## [EXERCISE]
Take the records below and copy them exactly.

....................

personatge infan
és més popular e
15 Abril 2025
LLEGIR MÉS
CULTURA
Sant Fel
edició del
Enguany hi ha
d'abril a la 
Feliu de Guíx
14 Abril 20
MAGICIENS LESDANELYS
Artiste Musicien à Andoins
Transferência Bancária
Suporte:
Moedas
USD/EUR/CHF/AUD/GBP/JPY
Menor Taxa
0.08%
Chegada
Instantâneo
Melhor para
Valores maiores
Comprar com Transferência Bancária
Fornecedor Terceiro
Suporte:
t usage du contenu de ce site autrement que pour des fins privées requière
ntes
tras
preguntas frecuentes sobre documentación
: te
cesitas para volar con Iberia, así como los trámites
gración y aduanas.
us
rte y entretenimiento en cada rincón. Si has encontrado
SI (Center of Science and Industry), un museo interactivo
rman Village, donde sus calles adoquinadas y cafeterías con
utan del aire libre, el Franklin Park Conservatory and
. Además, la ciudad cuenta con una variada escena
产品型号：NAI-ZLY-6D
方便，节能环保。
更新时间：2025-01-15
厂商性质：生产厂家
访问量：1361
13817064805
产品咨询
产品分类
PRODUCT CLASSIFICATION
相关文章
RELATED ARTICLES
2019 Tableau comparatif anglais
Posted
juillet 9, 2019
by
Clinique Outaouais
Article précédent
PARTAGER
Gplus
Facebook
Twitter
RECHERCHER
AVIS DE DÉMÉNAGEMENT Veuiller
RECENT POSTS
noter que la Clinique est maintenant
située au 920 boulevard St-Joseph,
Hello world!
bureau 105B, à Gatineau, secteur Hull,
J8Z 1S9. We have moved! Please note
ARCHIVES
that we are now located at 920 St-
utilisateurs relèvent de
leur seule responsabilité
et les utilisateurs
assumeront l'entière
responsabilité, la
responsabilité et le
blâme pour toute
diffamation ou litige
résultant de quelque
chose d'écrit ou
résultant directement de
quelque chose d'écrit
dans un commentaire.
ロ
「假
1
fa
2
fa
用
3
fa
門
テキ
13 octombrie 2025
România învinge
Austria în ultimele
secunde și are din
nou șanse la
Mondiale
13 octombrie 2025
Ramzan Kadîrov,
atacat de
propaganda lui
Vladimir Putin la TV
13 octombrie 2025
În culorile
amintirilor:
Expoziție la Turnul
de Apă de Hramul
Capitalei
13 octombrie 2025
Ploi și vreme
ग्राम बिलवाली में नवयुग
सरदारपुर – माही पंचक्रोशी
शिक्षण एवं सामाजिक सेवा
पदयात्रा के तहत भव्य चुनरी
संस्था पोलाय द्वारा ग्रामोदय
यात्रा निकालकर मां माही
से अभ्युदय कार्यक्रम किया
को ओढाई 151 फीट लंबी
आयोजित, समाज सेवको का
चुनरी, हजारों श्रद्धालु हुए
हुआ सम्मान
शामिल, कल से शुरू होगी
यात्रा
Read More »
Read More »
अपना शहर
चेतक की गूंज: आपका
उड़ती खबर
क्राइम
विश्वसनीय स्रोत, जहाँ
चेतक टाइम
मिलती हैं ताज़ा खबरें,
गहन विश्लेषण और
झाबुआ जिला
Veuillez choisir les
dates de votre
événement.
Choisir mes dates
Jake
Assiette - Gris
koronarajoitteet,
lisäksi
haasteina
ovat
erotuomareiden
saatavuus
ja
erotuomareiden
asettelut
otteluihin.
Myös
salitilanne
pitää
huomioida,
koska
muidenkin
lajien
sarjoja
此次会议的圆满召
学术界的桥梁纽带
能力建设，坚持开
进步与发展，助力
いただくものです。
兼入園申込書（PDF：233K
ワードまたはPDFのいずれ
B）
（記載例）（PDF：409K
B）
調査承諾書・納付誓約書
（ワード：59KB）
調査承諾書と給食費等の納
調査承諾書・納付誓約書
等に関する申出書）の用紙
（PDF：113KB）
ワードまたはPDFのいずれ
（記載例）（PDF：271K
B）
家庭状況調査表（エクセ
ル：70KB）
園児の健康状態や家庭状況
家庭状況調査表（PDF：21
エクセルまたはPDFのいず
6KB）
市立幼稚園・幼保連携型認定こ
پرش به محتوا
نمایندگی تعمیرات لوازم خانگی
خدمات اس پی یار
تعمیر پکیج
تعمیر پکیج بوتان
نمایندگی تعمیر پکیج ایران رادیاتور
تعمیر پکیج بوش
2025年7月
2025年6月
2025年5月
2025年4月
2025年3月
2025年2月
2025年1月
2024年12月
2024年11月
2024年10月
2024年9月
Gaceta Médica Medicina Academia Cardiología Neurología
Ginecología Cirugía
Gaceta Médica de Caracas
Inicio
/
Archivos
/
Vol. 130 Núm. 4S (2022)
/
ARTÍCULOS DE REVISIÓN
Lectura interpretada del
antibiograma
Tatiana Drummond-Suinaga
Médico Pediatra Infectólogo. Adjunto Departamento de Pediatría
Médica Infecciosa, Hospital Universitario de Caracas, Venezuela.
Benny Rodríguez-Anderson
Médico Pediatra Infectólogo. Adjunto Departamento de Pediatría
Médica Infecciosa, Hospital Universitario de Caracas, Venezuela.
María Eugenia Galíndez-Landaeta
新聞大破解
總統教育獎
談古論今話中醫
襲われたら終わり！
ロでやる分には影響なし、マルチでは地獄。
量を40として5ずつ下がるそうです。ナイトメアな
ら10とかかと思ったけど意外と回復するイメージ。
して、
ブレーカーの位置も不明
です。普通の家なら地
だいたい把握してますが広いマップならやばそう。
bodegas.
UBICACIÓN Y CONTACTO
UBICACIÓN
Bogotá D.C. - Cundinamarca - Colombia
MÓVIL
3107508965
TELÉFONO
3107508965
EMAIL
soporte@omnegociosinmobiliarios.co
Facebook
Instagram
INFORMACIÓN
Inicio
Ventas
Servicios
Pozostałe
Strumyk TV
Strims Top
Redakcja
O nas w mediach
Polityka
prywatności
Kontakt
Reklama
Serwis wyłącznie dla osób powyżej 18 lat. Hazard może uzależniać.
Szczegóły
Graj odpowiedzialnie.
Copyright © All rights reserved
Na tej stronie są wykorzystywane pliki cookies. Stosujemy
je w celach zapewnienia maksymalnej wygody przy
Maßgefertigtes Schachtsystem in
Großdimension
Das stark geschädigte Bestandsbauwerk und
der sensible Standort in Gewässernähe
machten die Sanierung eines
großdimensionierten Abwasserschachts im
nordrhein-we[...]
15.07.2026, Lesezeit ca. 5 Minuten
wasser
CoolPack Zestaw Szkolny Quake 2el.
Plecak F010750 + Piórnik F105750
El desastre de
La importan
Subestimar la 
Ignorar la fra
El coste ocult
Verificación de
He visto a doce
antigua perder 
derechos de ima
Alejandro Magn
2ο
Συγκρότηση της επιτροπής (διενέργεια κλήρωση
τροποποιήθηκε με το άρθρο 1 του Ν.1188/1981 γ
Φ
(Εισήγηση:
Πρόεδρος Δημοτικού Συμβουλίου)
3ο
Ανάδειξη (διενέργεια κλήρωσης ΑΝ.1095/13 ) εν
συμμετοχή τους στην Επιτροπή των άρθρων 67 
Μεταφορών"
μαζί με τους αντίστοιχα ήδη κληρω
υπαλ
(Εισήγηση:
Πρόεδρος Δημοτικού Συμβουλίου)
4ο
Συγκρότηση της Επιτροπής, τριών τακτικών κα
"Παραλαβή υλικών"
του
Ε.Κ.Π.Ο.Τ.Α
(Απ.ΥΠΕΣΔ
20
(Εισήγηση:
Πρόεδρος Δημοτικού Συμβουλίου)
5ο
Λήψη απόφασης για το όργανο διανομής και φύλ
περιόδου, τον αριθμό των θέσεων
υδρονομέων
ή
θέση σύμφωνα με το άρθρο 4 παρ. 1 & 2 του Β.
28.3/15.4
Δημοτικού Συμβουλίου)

....................

## [REPLY]
personatge infan
és més popular e
15 Abril 2025
LLEGIR MÉS
CULTURA
Sant Fel
edició del
Enguany hi ha
d'abril a la 
Feliu de Guíx
14 Abril 20
MAGICIENS LESDANELYS
Artiste Musicien à Andoins
Transferência Bancária
Suporte:
Moedas
USD/EUR/CHF/AUD/GBP/JPY
Menor Taxa
0.08%
Chegada
Instantâneo
Melhor para
Valores maiores
Comprar com Transferência Bancária
Fornecedor Terceiro
Suporte:
t usage du contenu de ce site autrement que pour des fins privées requière
ntes
tras
preguntas frecuentes sobre documentación
: te
cesitas para volar con Iberia, así como los trámites
gración y aduanas.
us
rte y entretenimiento en cada rincón. Si has encontrado
SI (Center of Science and Industry), un museo interactivo
rman Village, donde sus calles adoquinadas y cafeterías con
utan del aire libre, el Franklin Park Conservatory and
. Además, la ciudad cuenta con una variada escena
产品型号：NAI-ZLY-6D
方便，节能环保。
更新时间：2025-01-15
厂商性质：生产厂家
访问量：1361
13817064805
产品咨询
产品分类
PRODUCT CLASSIFICATION
相关文章
RELATED ARTICLES
2019 Tableau comparatif anglais
Posted
juillet 9, 2019
by
Clinique Outaouais
Article précédent
PARTAGER
Gplus
Facebook
Twitter
RECHERCHER
AVIS DE DÉMÉNAGEMENT Veuiller
RECENT POSTS
noter que la Clinique est maintenant
située au 920 boulevard St-Joseph,
Hello world!
bureau 105B, à Gatineau, secteur Hull,
J8Z 1S9. We have moved! Please note
ARCHIVES
that we are now located at 920 St-
utilisateurs relèvent de
leur seule responsabilité
et les utilisateurs
assumeront l'entière
responsabilité, la
responsabilité et le
blâme pour toute
diffamation ou litige
résultant de quelque
chose d'écrit ou
résultant directement de
quelque chose d'écrit
dans un commentaire.
ロ
「假
1
fa
2
fa
用
3
fa
門
テキ
13 octombrie 2025
România învinge
Austria în ultimele
secunde și are din
nou șanse la
Mondiale
13 octombrie 2025
Ramzan Kadîrov,
atacat de
propaganda lui
Vladimir Putin la TV
13 octombrie 2025
În culorile
amintirilor:
Expoziție la Turnul
de Apă de Hramul
Capitalei
13 octombrie 2025
Ploi și vreme
ग्राम बिलवाली में नवयुग
सरदारपुर – माही पंचक्रोशी
शिक्षण एवं सामाजिक सेवा
पदयात्रा के तहत भव्य चुनरी
संस्था पोलाय द्वारा ग्रामोदय
यात्रा निकालकर मां माही
से अभ्युदय कार्यक्रम किया
को ओढाई 151 फीट लंबी
आयोजित, समाज सेवको का
चुनरी, हजारों श्रद्धालु हुए
हुआ सम्मान
शामिल, कल से शुरू होगी
यात्रा
Read More »
Read More »
अपना शहर
चेतक की गूंज: आपका
उड़ती खबर
क्राइम
विश्वसनीय स्रोत, जहाँ
चेतक टाइम
मिलती हैं ताज़ा खबरें,
गहन विश्लेषण और
झाबुआ जिला
Veuillez choisir les
dates de votre
événement.
Choisir mes dates
Jake
Assiette - Gris
koronarajoitteet,
lisäksi
haasteina
ovat
erotuomareiden
saatavuus
ja
erotuomareiden
asettelut
otteluihin.
Myös
salitilanne
pitää
huomioida,
koska
muidenkin
lajien
sarjoja
此次会议的圆满召
学术界的桥梁纽带
能力建设，坚持开
进步与发展，助力
いただくものです。
兼入園申込書（PDF：233K
ワードまたはPDFのいずれ
B）
（記載例）（PDF：409K
B）
調査承諾書・納付誓約書
（ワード：59KB）
調査承諾書と給食費等の納
調査承諾書・納付誓約書
等に関する申出書）の用紙
（PDF：113KB）
ワードまたはPDFのいずれ
（記載例）（PDF：271K
B）
家庭状況調査表（エクセ
ル：70KB）
園児の健康状態や家庭状況
家庭状況調査表（PDF：21
エクセルまたはPDFのいず
6KB）
市立幼稚園・幼保連携型認定こ
پرش به محتوا
نمایندگی تعمیرات لوازم خانگی
خدمات اس پی یار
تعمیر پکیج
تعمیر پکیج بوتان
نمایندگی تعمیر پکیج ایران رادیاتور
تعمیر پکیج بوش
2025年7月
2025年6月
2025年5月
2025年4月
2025年3月
2025年2月
2025年1月
2024年12月
2024年11月
2024年10月
2024年9月
Gaceta Médica Medicina Academia Cardiología Neurología
Ginecología Cirugía
Gaceta Médica de Caracas
Inicio
/
Archivos
/
Vol. 130 Núm. 4S (2022)
/
ARTÍCULOS DE REVISIÓN
Lectura interpretada del
antibiograma
Tatiana Drummond-Suinaga
Médico Pediatra Infectólogo. Adjunto Departamento de Pediatría
Médica Infecciosa, Hospital Universitario de Caracas, Venezuela.
Benny Rodríguez-Anderson
Médico Pediatra Infectólogo. Adjunto Departamento de Pediatría
Médica Infecciosa, Hospital Universitario de Caracas, Venezuela.
María Eugenia Galíndez-Landaeta
新聞大破解
總統教育獎
談古論今話中醫
襲われたら終わり！
ロでやる分には影響なし、マルチでは地獄。
量を40として5ずつ下がるそうです。ナイトメアな
ら10とかかと思ったけど意外と回復するイメージ。
して、
ブレーカーの位置も不明
です。普通の家なら地
だいたい把握してますが広いマップならやばそう。
bodegas.
UBICACIÓN Y CONTACTO
UBICACIÓN
Bogotá D.C. - Cundinamarca - Colombia
MÓVIL
3107508965
TELÉFONO
3107508965
EMAIL
soporte@omnegociosinmobiliarios.co
Facebook
Instagram
INFORMACIÓN
Inicio
Ventas
Servicios
Pozostałe
Strumyk TV
Strims Top
Redakcja
O nas w mediach
Polityka
prywatności
Kontakt
Reklama
Serwis wyłącznie dla osób powyżej 18 lat. Hazard może uzależniać.
Szczegóły
Graj odpowiedzialnie.
Copyright © All rights reserved
Na tej stronie są wykorzystywane pliki cookies. Stosujemy
je w celach zapewnienia maksymalnej wygody przy
Maßgefertigtes Schachtsystem in
Großdimension
Das stark geschädigte Bestandsbauwerk und
der sensible Standort in Gewässernähe
machten die Sanierung eines
großdimensionierten Abwasserschachts im
nordrhein-we[...]
15.07.2026, Lesezeit ca. 5 Minuten
wasser
CoolPack Zestaw Szkolny Quake 2el.
Plecak F010750 + Piórnik F105750
El desastre de
La importan
Subestimar la 
Ignorar la fra
El coste ocult
Verificación de
He visto a doce
antigua perder 
derechos de ima
Alejandro Magn
2ο
Συγκρότηση της επιτροπής (διενέργεια κλήρωση
τροποποιήθηκε με το άρθρο 1 του Ν.1188/1981 γ
Φ
(Εισήγηση:
Πρόεδρος Δημοτικού Συμβουλίου)
3ο
Ανάδειξη (διενέργεια κλήρωσης ΑΝ.1095/13 ) εν
συμμετοχή τους στην Επιτροπή των άρθρων 67 
Μεταφορών"
μαζί με τους αντίστοιχα ήδη κληρω
υπαλ
(Εισήγηση:
Πρόεδρος Δημοτικού Συμβουλίου)
4ο
Συγκρότηση της Επιτροπής, τριών τακτικών κα
"Παραλαβή υλικών"
του
Ε.Κ.Π.Ο.Τ.Α
(Απ.ΥΠΕΣΔ
20
(Εισήγηση:
Πρόεδρος Δημοτικού Συμβουλίου)
5ο
Λήψη απόφασης για το όργανο διανομής και φύλ
περιόδου, τον αριθμό των θέσεων
υδρονομέων
ή
θέση σύμφωνα με το άρθρο 4 παρ. 1 & 2 του Β.
28.3/15.4
Δημοτικού Συμβουλίου)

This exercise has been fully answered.